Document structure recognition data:
————
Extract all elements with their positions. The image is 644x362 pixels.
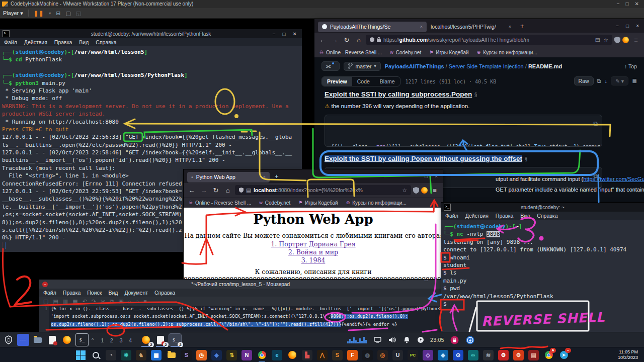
tab-python-web-app[interactable]: • Python Web App × bbox=[187, 172, 270, 183]
file-manager-icon[interactable] bbox=[32, 334, 44, 346]
new-tab-button[interactable]: + bbox=[275, 172, 279, 180]
window-maximize-button[interactable]: □ bbox=[626, 23, 629, 29]
workspace-1[interactable]: 1 bbox=[101, 337, 104, 343]
toolbar-icon[interactable]: ↷ bbox=[92, 298, 96, 305]
taskbar-icon-app[interactable]: ◎ bbox=[377, 350, 388, 360]
notification-bell-icon[interactable] bbox=[404, 336, 410, 343]
menu-item-Действия[interactable]: Действия bbox=[465, 213, 489, 219]
terminal-launcher-icon[interactable]: $_ bbox=[75, 333, 89, 346]
back-button[interactable]: ← bbox=[317, 36, 328, 44]
forward-button[interactable]: → bbox=[330, 36, 340, 44]
fullscreen-icon[interactable]: ▢ bbox=[65, 10, 70, 17]
book-link-1[interactable]: 1. Портрет Дориана Грея bbox=[184, 240, 443, 248]
anchor-link-icon[interactable]: § bbox=[524, 156, 527, 162]
reload-button[interactable]: ↻ bbox=[211, 187, 221, 194]
bookmark-item[interactable]: wCodeby.net bbox=[390, 50, 421, 55]
raw-button[interactable]: Raw bbox=[574, 76, 594, 85]
edit-pencil-icon[interactable]: ✎ ▾ bbox=[611, 76, 628, 85]
terminal1-maximize-button[interactable]: □ bbox=[283, 31, 286, 37]
anchor-link-icon[interactable]: § bbox=[474, 92, 477, 98]
menu-item-Действия[interactable]: Действия bbox=[24, 39, 47, 45]
download-icon[interactable]: ↓ bbox=[604, 78, 607, 84]
volume-icon[interactable] bbox=[388, 336, 396, 343]
window-maximize-button[interactable]: □ bbox=[425, 173, 428, 179]
copy-raw-icon[interactable]: ⧉ bbox=[597, 78, 601, 84]
taskbar-icon-app[interactable]: ◇ bbox=[423, 350, 433, 360]
taskbar-icon-app[interactable]: ⚙ bbox=[498, 350, 509, 360]
reload-button[interactable]: ↻ bbox=[342, 36, 352, 44]
home-button[interactable]: ⌂ bbox=[354, 36, 364, 44]
firefox-account-icon[interactable] bbox=[622, 37, 629, 43]
twitter-link[interactable]: https://twitter.com/SecGus bbox=[583, 176, 644, 182]
bookmark-item[interactable]: ☠Online - Reverse Shell ... bbox=[319, 50, 382, 55]
reader-view-icon[interactable]: ▤ bbox=[595, 37, 600, 43]
taskbar-icon-app[interactable]: S bbox=[181, 350, 192, 360]
menu-item-Справка[interactable]: Справка bbox=[537, 213, 557, 219]
back-to-top-link[interactable]: ↑ Top bbox=[624, 63, 637, 69]
window-close-button[interactable]: × bbox=[435, 173, 438, 179]
menu-item-Правка[interactable]: Правка bbox=[54, 39, 72, 45]
bookmark-star-icon[interactable]: ☆ bbox=[403, 187, 407, 193]
menu-item-Вид[interactable]: Вид bbox=[520, 213, 530, 219]
tab-payloadsallthethings[interactable]: PayloadsAllTheThings/Se × bbox=[318, 22, 427, 32]
adblock-shield-icon[interactable] bbox=[614, 37, 620, 43]
url-bar[interactable]: https://github.com/swisskyrepo/PayloadsA… bbox=[366, 35, 612, 45]
taskbar-icon-app[interactable]: N bbox=[242, 350, 252, 360]
window-minimize-button[interactable]: − bbox=[415, 173, 418, 179]
vmware-maximize-button[interactable]: □ bbox=[626, 0, 629, 8]
shield-permissions-icon[interactable] bbox=[370, 37, 374, 42]
taskbar-icon-app[interactable]: ∞ bbox=[468, 350, 478, 360]
home-button[interactable]: ⌂ bbox=[223, 187, 233, 194]
shield-permissions-icon[interactable] bbox=[239, 188, 244, 193]
menu-item-Файл[interactable]: Файл bbox=[4, 39, 17, 45]
mousepad-text[interactable]: {% for x in ().__class__.__base__.__subc… bbox=[49, 306, 440, 332]
menu-item-Вид[interactable]: Вид bbox=[79, 39, 89, 45]
tab-localhost-phptwig[interactable]: localhost/lesson5/PHPTwig/ × bbox=[427, 22, 515, 32]
toolbar-icon[interactable]: ▣ bbox=[118, 298, 123, 305]
text-editor-icon[interactable] bbox=[46, 334, 58, 346]
copy-code-icon[interactable]: ⧉ bbox=[593, 118, 598, 129]
kali-menu-icon[interactable] bbox=[3, 334, 15, 346]
firefox-account-icon[interactable] bbox=[421, 187, 428, 194]
toolbar-icon[interactable]: ⌕ bbox=[128, 298, 131, 305]
send-ctrl-alt-del-icon[interactable]: ⊟ bbox=[56, 10, 60, 17]
vmware-close-button[interactable]: ✕ bbox=[635, 0, 639, 8]
taskbar-terminal-active[interactable]: $_2 bbox=[169, 334, 181, 346]
taskbar-icon-app[interactable]: ◆ bbox=[438, 350, 448, 360]
terminal2-output[interactable]: ┌──(student㉿codeby)-[~]└─$ nc -nvlp 9898… bbox=[441, 220, 644, 334]
toolbar-icon[interactable]: ⧉ bbox=[110, 298, 114, 305]
menu-item-Файл[interactable]: Файл bbox=[43, 290, 56, 296]
taskbar-icon-chrome[interactable] bbox=[257, 350, 267, 360]
taskbar-icon-app[interactable]: F bbox=[347, 350, 358, 360]
taskbar-icon-search[interactable] bbox=[91, 350, 101, 360]
menu-item-Поиск[interactable]: Поиск bbox=[87, 290, 102, 296]
heading-subprocess-popen[interactable]: Exploit the SSTI by calling subprocess.P… bbox=[325, 90, 472, 98]
taskbar-icon-app[interactable]: ♞ bbox=[136, 350, 146, 360]
taskbar-icon-app[interactable]: ◈ bbox=[211, 350, 222, 360]
taskbar-icon-chrome[interactable]: A bbox=[543, 350, 554, 360]
toolbar-icon[interactable]: ▢ bbox=[43, 298, 48, 305]
tab-close-icon[interactable]: × bbox=[509, 24, 511, 29]
menu-item-Справка[interactable]: Справка bbox=[96, 39, 116, 45]
url-bar[interactable]: ▤ localhost:8080/index?book={%%20for%20x… bbox=[235, 185, 411, 195]
taskbar-icon-app[interactable]: ◷ bbox=[196, 350, 207, 360]
taskbar-icon-firefox[interactable] bbox=[287, 350, 297, 360]
toolbar-icon[interactable]: ≡ bbox=[143, 298, 146, 304]
taskbar-icon-app[interactable]: ◍ bbox=[362, 350, 373, 360]
taskbar-icon-folder[interactable] bbox=[166, 350, 177, 360]
taskbar-icon-app[interactable]: ⋀ bbox=[317, 350, 328, 360]
toolbar-icon[interactable]: ◌ bbox=[136, 298, 139, 304]
book-link-2[interactable]: 2. Война и мир bbox=[184, 248, 443, 256]
taskbar-icon-app[interactable]: ≋ bbox=[483, 350, 494, 360]
bookmark-item[interactable]: ⚑Игры Кодебай bbox=[429, 50, 469, 55]
taskbar-icon-app[interactable]: ▙ bbox=[302, 350, 312, 360]
tab-code[interactable]: Code bbox=[352, 77, 375, 86]
taskbar-icon-app[interactable]: ◔ bbox=[106, 350, 116, 360]
taskbar-icon-app[interactable]: ▤ bbox=[528, 350, 539, 360]
taskbar-icon-start[interactable] bbox=[75, 350, 86, 360]
breadcrumb-folder-link[interactable]: Server Side Template Injection bbox=[449, 63, 524, 69]
terminal2-titlebar[interactable]: >_ student@codeby: ~ bbox=[441, 203, 644, 212]
player-menu[interactable]: Player ▾ bbox=[3, 10, 23, 17]
hamburger-menu-icon[interactable]: ≡ bbox=[430, 187, 440, 194]
tab-preview[interactable]: Preview bbox=[322, 77, 352, 86]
————
TASK DESCRIPTION
The lines to show are those in the data above that include "link".

RESPONSE TO THE EXERCISE
book-link-1[interactable]: 1. Портрет Дориана Грея bbox=[184, 240, 443, 248]
anchor-link-icon[interactable]: § bbox=[524, 156, 527, 162]
anchor-link-icon[interactable]: § bbox=[474, 92, 477, 98]
twitter-link[interactable]: https://twitter.com/SecGus bbox=[583, 176, 644, 182]
back-to-top-link[interactable]: ↑ Top bbox=[624, 63, 637, 69]
book-link-2[interactable]: 2. Война и мир bbox=[184, 248, 443, 256]
breadcrumb-folder-link[interactable]: Server Side Template Injection bbox=[449, 63, 524, 69]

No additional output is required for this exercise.